There's also some sweet poetic justice that Firaxis' ultimate downfall was copypasta-ing the failed experimental model of Sega/Amplitude's Humankind which had failed hard itself 5 years earlier despite being promoted as the latest "Civ Killer". Where Amplitude's dev team was similarly infiltrated with public-facing trannies too.
It was a civ killer, just not in the way they hoped
Now that Metroid has underperformed, we'll probably not see a new entry in that series for another decade.
This is something that bothers me about Nintendo - they're not the least bit shy about packing Smash Bros full of affectionate callbacks going back to the early 80s and franchises nobody under 50 would recognize, but they still consider these franchises not worth a mention otherwise. Ice Climbers, Kid Icarus, Punch Out, Starfox... All of these could be great again if they'd put off another Kirby game to revisit them.
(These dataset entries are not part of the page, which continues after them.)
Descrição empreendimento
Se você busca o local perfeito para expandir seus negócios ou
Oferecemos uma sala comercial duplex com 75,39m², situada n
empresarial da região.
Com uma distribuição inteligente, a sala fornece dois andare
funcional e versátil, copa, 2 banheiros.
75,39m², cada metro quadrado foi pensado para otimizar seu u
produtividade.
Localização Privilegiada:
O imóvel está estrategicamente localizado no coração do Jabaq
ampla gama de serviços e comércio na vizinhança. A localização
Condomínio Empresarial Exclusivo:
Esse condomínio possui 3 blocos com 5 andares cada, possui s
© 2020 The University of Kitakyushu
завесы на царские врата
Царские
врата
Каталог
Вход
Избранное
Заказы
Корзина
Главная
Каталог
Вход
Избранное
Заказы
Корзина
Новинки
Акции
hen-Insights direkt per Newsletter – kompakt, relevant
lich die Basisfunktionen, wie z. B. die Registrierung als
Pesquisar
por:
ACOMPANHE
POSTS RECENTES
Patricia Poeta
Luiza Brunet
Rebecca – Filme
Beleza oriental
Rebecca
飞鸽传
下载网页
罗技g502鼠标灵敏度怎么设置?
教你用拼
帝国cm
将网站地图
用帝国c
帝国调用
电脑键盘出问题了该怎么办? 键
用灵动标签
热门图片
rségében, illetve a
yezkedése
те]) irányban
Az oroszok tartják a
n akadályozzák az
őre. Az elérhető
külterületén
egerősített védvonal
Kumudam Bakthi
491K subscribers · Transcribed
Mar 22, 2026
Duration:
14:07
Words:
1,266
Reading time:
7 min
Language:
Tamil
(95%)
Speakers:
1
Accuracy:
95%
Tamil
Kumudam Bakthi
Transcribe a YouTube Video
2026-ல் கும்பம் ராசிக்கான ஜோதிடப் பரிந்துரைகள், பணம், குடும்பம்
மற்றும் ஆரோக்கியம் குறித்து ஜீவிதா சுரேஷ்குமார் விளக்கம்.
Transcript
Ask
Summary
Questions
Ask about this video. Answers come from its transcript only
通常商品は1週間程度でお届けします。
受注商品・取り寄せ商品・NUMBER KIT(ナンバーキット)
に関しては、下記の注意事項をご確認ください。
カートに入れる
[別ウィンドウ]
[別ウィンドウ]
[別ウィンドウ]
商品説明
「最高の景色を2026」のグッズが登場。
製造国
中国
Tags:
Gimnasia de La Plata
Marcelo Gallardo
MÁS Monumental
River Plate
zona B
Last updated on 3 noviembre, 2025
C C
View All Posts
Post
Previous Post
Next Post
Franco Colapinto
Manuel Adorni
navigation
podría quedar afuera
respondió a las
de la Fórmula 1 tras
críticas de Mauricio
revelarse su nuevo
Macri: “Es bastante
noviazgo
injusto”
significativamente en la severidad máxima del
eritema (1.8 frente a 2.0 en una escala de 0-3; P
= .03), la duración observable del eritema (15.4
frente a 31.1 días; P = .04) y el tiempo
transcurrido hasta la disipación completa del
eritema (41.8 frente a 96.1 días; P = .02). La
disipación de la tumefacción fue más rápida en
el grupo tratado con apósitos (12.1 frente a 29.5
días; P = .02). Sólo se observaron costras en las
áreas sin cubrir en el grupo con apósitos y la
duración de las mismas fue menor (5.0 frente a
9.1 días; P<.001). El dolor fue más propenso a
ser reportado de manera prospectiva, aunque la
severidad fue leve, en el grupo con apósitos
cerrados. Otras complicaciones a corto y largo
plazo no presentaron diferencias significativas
I think honesty the opposite will happen. I would expect a non linear Metroid in the next 5-6 years. I agree on the lack of diversity in their IPs, part of me thinks they are being too risk adverse to their detriment, and part of me wonders if it’s because there’s not enough good talent available to make consistent good games like the golden age, everything has expanded to the point where a lot of good talent are working on minor games that can sell well and we don’t have a lot of AAA companies willing to juggle that much premium talent across multiple IPs.
The only way they are going to make another good Metroid is if they listen to any of the criticism the last one got.
I get that, but look what they did with a few other IPs to reinvigorate them when they were lackluster, I have faith they care enough about the IPs to cater to the fan base still. They completely reformatted DK and did two distinctively different releases within a few years to regain trust in the community. Same with Mario too. If Nintendo doesn’t listen to fans I’ll be worried, but they have at least a decent track record compared to most AAA titles.
Nintendo deserves a lot of praise for avoiding (mostly) the microtransaction nightmare.
I do pay for a monthly Nintendo family subscription though...
Meh, I pay 20 bucks a year for the family online expansion pack with a few friends.